By 1903, Peary and his wife, Josephine, began building the structures which would become home. Materials for the main house and other structures were “barged in” from Portland and unloaded “between the tides.” Local carpenters and joiners camped on the grounds when work was underway in the warmer months.
Although these buildings would evolve over time, the two-story main house eventually came to have an open porch, a library, dining room, kitchen, living room and bedrooms on the second floor. The home also had the simpler luxuries of an earlier time.
Cool rainwater was collected in a “massive cistern” and drawn to the slate sink by a pitcher pump in the kitchen. Hot water was heated in a tall copper kettle on the “Queen Atlantic woodstove,” while 50-pound blocks of ice — lugged over from Harpswell — kept food cold in the ice box. And, a triple fireplace helped to heat the home, while kerosene lamps provided illumination in the darker hours.
The southern end of the island produced a “picker’s bounty” for raspberry jams made by the family, while vegetables grew in the garden. The “warm morning sun” and fresh, salty, summer breezes made the east side a perfect place for hanging wet laundry out to dry.
The bountiful waters of Casco Bay provided ample seafood and one lobster, by far “too large for the pot,” was brought up
“riding” on Peary’s trap. The 21-pounder was cleaned of its meat and “taxidermied” by the admiral. The behemoth is still displayed in the main house.
The Peary family “toughed-out” many a major summer storm on Eagle Island. “Frequent, violent … thunderstorms” produced loud “claps of thunder” while the flag pole had been “struck and destroyed” many times over the years.

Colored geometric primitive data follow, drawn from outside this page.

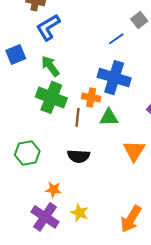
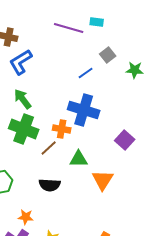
brown line: (78, 117) -> (49, 148), turned 42
green triangle: (109, 117) -> (79, 159), moved

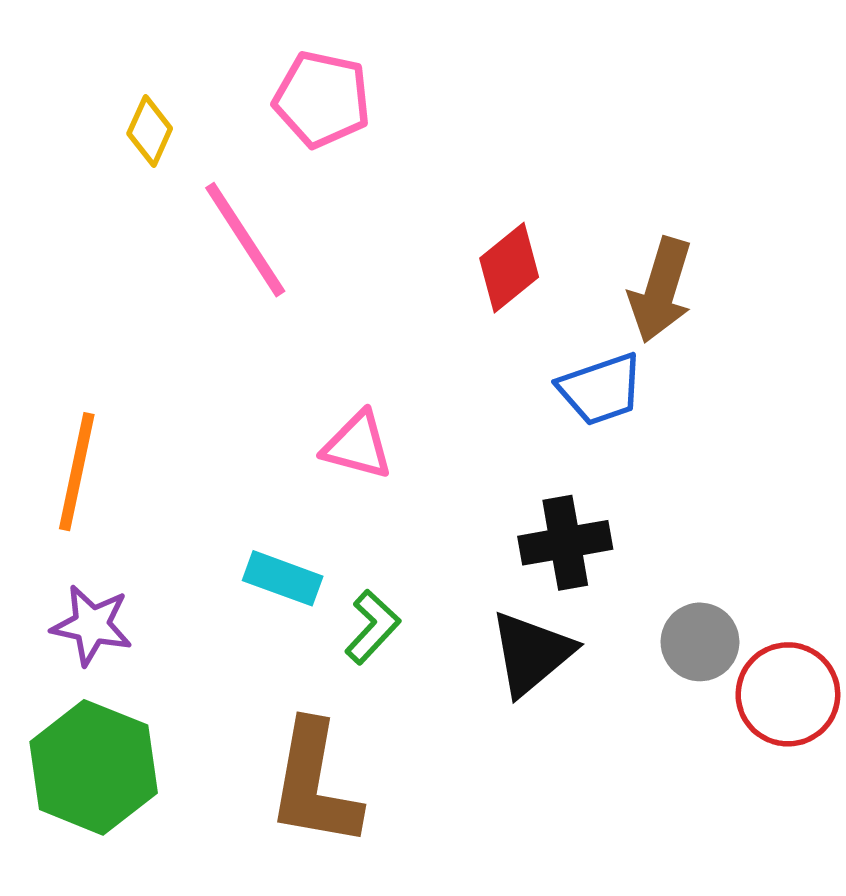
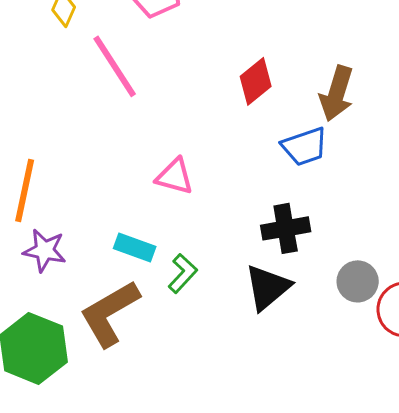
purple star: (92, 625) -> (45, 250), moved
brown L-shape: (314, 784) -> (110, 313), moved, turned 50

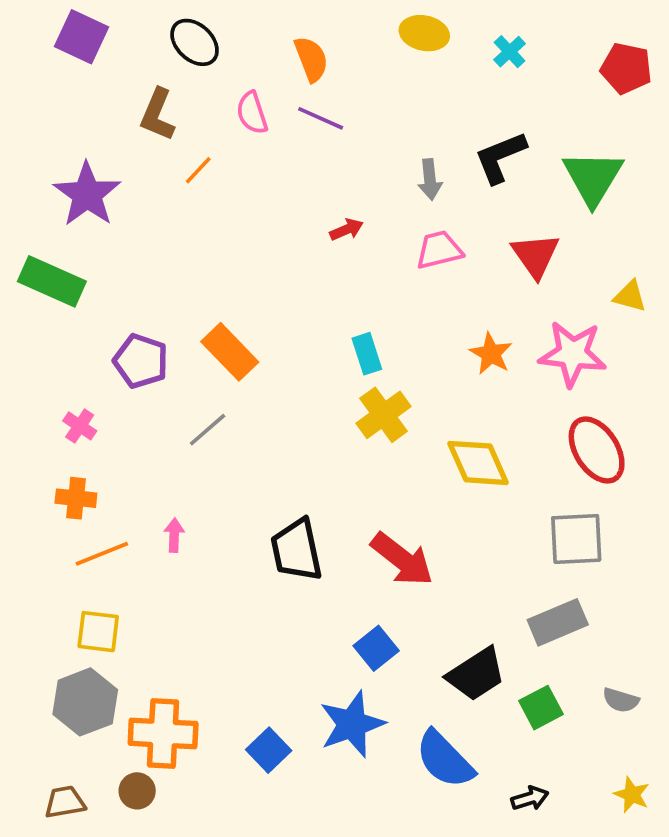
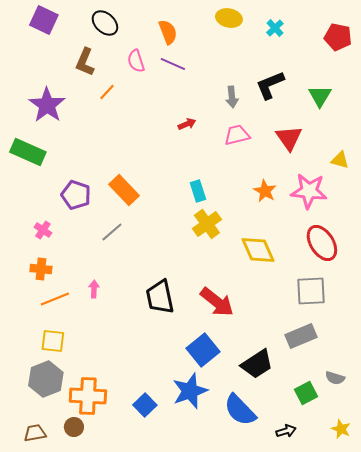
green triangle: (593, 178) -> (320, 96), size x0.7
blue square: (376, 648) -> (203, 350), size x1.4
green square: (541, 708) -> (306, 393), moved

Though retired, Adm. Peary stayed busy writing several books and even penned articles for Harper’s Weekly and Century Magazine, and saw to a great deal of correspondence with past and future presidents, aviators, heads of state, scientists and many of the “great men of his time.”
Local staff lived on the island and saw to the daily needs and chores of the Peary family and their guests. Even the children kept busy on Eagle Island as “teachers from Harpswell” provided summertime activities and instruction.
The Peary family spent most off-season months in their Washington D.C. home, as Eagle Island was not a place to raise a family in winter. In fact, it wasn’t until 1946 that Admiral Peary’s son tried year-round living for “three summers and two winters,” on Eagle Island.
On Feb. 20, 1920, despite over 35 blood transfusions over a 2-year-long battle with “pernicious anemia,” Rear Adm. Robert Edwin Peary died at the age of 63 in Washington and was interred at Arlington’s National Cemetery.
In 1967 the “Peary heirs” bestowed Eagle Island to the State of Maine. It was placed on the National Register of Historic Places in 197 and declared a National Historic Landmark in 2014. Today, the island is operated by the Maine Park Service for residents and seasonal visitors to explore.
While Peary’s exploration of the North Pole became one of the most legendary “and controversial” expeditions in American history, his life and times on Eagle Island are remembered as one of the simpler and more retiring of our Stories From Maine.